11. The system of claim 1, wherein the rendering load balancing monitors the network bandwidth and load between the servers and client machines.

12. The system of claim 1, wherein the rendering load balancing adaptively distributes and re-distributes the percentage of rendering tasks among the servers and client machines.

13. The system of claim 1, wherein the rendering load balancing adaptively distributes the rendering computing tasks to achieve maximum performance perceived by users, based on the servers, clients computing load and network bandwidth.

14. A method comprising image rendering, manipulations and measurements via JavaScript in web browser.

15. The method of claim 14, wherein the individual JavaScript files are loaded by client on demand as needed.

16. The method of claim 14 further comprises methods rendering any original DICOM image data directly onto canvas element of html5 as 2D images.

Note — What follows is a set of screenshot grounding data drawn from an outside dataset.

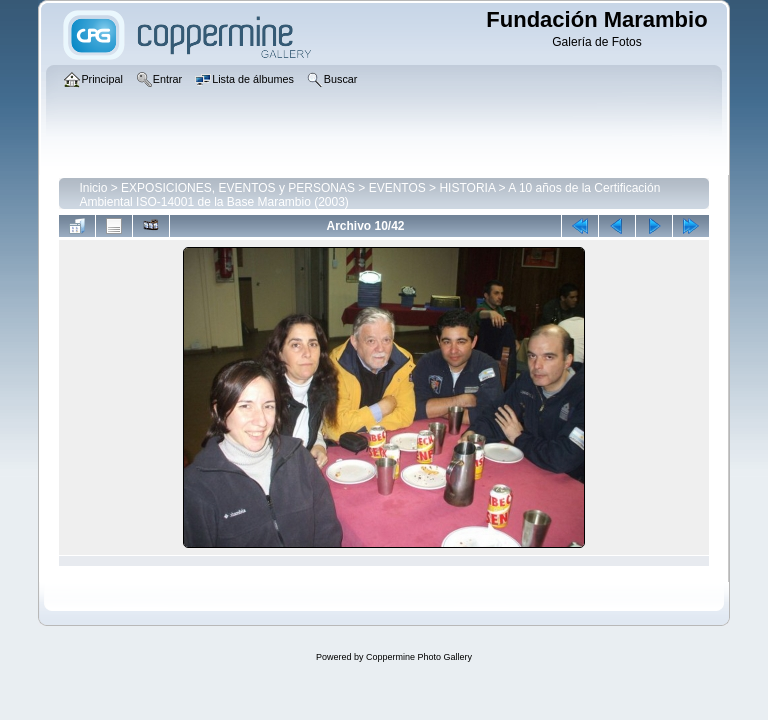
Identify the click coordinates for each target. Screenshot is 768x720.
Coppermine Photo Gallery (419, 657)
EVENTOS (397, 188)
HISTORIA (467, 188)
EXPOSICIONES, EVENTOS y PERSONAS (238, 188)
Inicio (93, 188)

17. The method of claim 14 further comprises methods rendering any original DICOM image data directly onto canvas element of html5 as 3D images.

18. The method of claim 14, wherein the rendering library processes image data sent from server and/or image data residing locally on client's machines.

19. The method of claim 14, wherein users are provided with multiple viewing widows for multiple DICOM image series.

20. The method of claim 14, wherein users are allowed to configure hanging protocols in web browser.